→ **Dataset excerpts**:
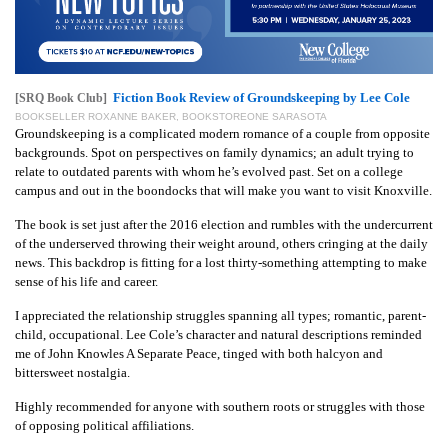
Fiction Book Review of Groundskeeping by Lee Cole
[SRQ Book Club]
BOOKSELLER ROXANNE BAKER, BOOKSTOREONE SARASOTA
Groundskeeping is a complicated modern romance of a couple from opposite
backgrounds. Spot on perspectives on family dynamics; an adult trying to
relate to outdated parents with whom he’s evolved past. Set on a college
campus and out in the boondocks that will make you want to visit Knoxville.
The book is set just after the 2016 election and rumbles with the undercurrent
of the underserved throwing their weight around, others cringing at the daily
news. This backdrop is fitting for a lost thirty-something attempting to make
sense of his life and career.
I appreciated the relationship struggles spanning all types; romantic, parent-
child, occupational. Lee Cole’s character and natural descriptions reminded
me of John Knowles A Separate Peace, tinged with both halcyon and
bittersweet nostalgia.
Highly recommended for anyone with southern roots or struggles with those
of opposing political affiliations.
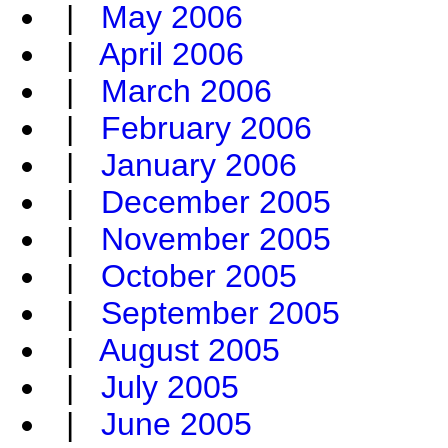
|
May 2006
|
April 2006
|
March 2006
|
February 2006
|
January 2006
|
December 2005
|
November 2005
|
October 2005
|
September 2005
|
August 2005
|
July 2005
|
June 2005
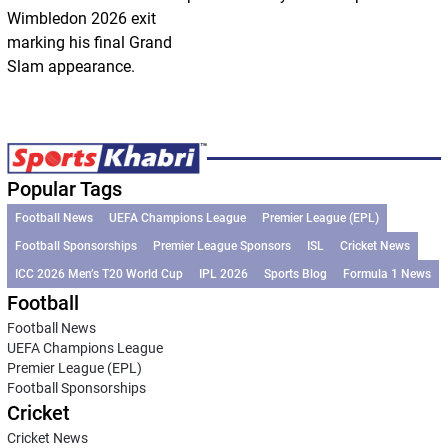
Wimbledon 2026 exit
marking his final Grand
Slam appearance.
Popular Tags
Football News
UEFA Champions League
Premier League (EPL)
Football Sponsorships
Premier League Sponsors
ISL
Cricket News
ICC 2026 Men’s T20 World Cup
IPL 2026
Sports Blog
Formula 1 News
Football
Football News
UEFA Champions League
Premier League (EPL)
Football Sponsorships
Cricket
Cricket News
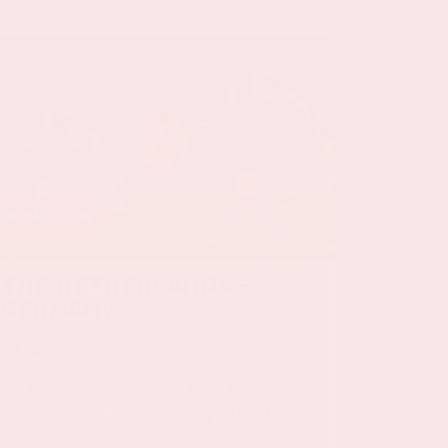
24 sep, '26
The Netherlands -
Germany
ORANJE
On Thursday, September 24th 2026, the
Dutch national team will play against
Germany in the Johan Cruijff ArenA.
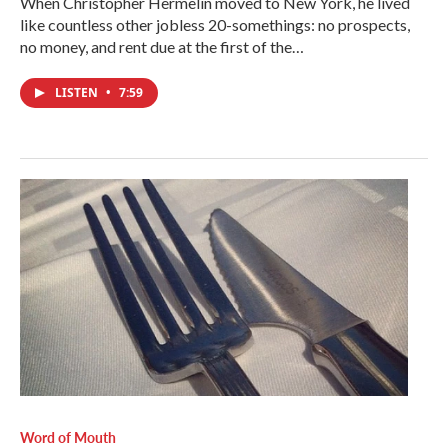
When Christopher Hermelin moved to New York, he lived
like countless other jobless 20-somethings: no prospects,
no money, and rent due at the first of the…
LISTEN
•
7:59
Word of Mouth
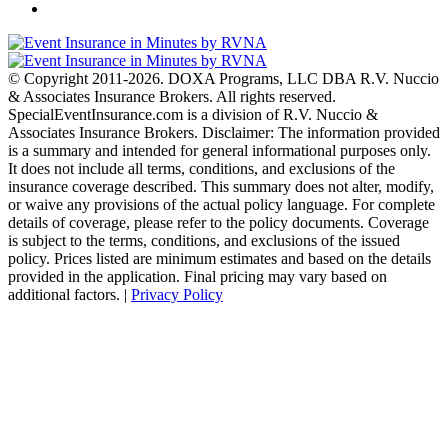
© Copyright 2011-2026. DOXA Programs, LLC DBA R.V. Nuccio
& Associates Insurance Brokers. All rights reserved.
SpecialEventInsurance.com is a division of R.V. Nuccio &
Associates Insurance Brokers. Disclaimer: The information provided
is a summary and intended for general informational purposes only.
It does not include all terms, conditions, and exclusions of the
insurance coverage described. This summary does not alter, modify,
or waive any provisions of the actual policy language. For complete
details of coverage, please refer to the policy documents. Coverage
is subject to the terms, conditions, and exclusions of the issued
policy. Prices listed are minimum estimates and based on the details
provided in the application. Final pricing may vary based on
additional factors. |
Privacy Policy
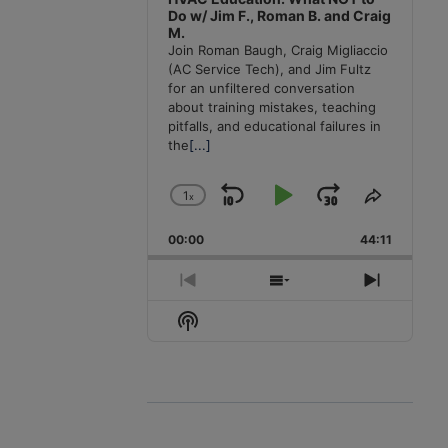
Do w/ Jim F., Roman B. and Craig
M.
Join Roman Baugh, Craig Migliaccio
(AC Service Tech), and Jim Fultz
for an unfiltered conversation
about training mistakes, teaching
pitfalls, and educational failures in
the
[...]
1
x
Skip
Play
Jump
Change
Share
Playback
This
Backward
Pause
Forward
00:00
Rate
44:11
Episode
Previous
Show
Next
Episode
Episodes
Episode
Show
List
Podcast
Information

→ **Problem**: Keep every word of the material exactly as given. Drop the pictures.

→ **Written reply**:
Fiction Book Review of Groundskeeping by Lee Cole
[SRQ Book Club]
BOOKSELLER ROXANNE BAKER, BOOKSTOREONE SARASOTA
Groundskeeping is a complicated modern romance of a couple from opposite
backgrounds. Spot on perspectives on family dynamics; an adult trying to
relate to outdated parents with whom he’s evolved past. Set on a college
campus and out in the boondocks that will make you want to visit Knoxville.
The book is set just after the 2016 election and rumbles with the undercurrent
of the underserved throwing their weight around, others cringing at the daily
news. This backdrop is fitting for a lost thirty-something attempting to make
sense of his life and career.
I appreciated the relationship struggles spanning all types; romantic, parent-
child, occupational. Lee Cole’s character and natural descriptions reminded
me of John Knowles A Separate Peace, tinged with both halcyon and
bittersweet nostalgia.
Highly recommended for anyone with southern roots or struggles with those
of opposing political affiliations.
|
May 2006
|
April 2006
|
March 2006
|
February 2006
|
January 2006
|
December 2005
|
November 2005
|
October 2005
|
September 2005
|
August 2005
|
July 2005
|
June 2005
Wimbledon 2026 exit
marking his final Grand
Slam appearance.
Popular Tags
Football News
UEFA Champions League
Premier League (EPL)
Football Sponsorships
Premier League Sponsors
ISL
Cricket News
ICC 2026 Men’s T20 World Cup
IPL 2026
Sports Blog
Formula 1 News
Football
Football News
UEFA Champions League
Premier League (EPL)
Football Sponsorships
Cricket
Cricket News
24 sep, '26
The Netherlands -
Germany
ORANJE
On Thursday, September 24th 2026, the
Dutch national team will play against
Germany in the Johan Cruijff ArenA.
When Christopher Hermelin moved to New York, he lived
like countless other jobless 20-somethings: no prospects,
no money, and rent due at the first of the…
LISTEN
•
7:59
Word of Mouth
© Copyright 2011-2026. DOXA Programs, LLC DBA R.V. Nuccio
& Associates Insurance Brokers. All rights reserved.
SpecialEventInsurance.com is a division of R.V. Nuccio &
Associates Insurance Brokers. Disclaimer: The information provided
is a summary and intended for general informational purposes only.
It does not include all terms, conditions, and exclusions of the
insurance coverage described. This summary does not alter, modify,
or waive any provisions of the actual policy language. For complete
details of coverage, please refer to the policy documents. Coverage
is subject to the terms, conditions, and exclusions of the issued
policy. Prices listed are minimum estimates and based on the details
provided in the application. Final pricing may vary based on
additional factors. |
Privacy Policy
Do w/ Jim F., Roman B. and Craig
M.
Join Roman Baugh, Craig Migliaccio
(AC Service Tech), and Jim Fultz
for an unfiltered conversation
about training mistakes, teaching
pitfalls, and educational failures in
the
[...]
1
x
Skip
Play
Jump
Change
Share
Playback
This
Backward
Pause
Forward
00:00
Rate
44:11
Episode
Previous
Show
Next
Episode
Episodes
Episode
Show
List
Podcast
Information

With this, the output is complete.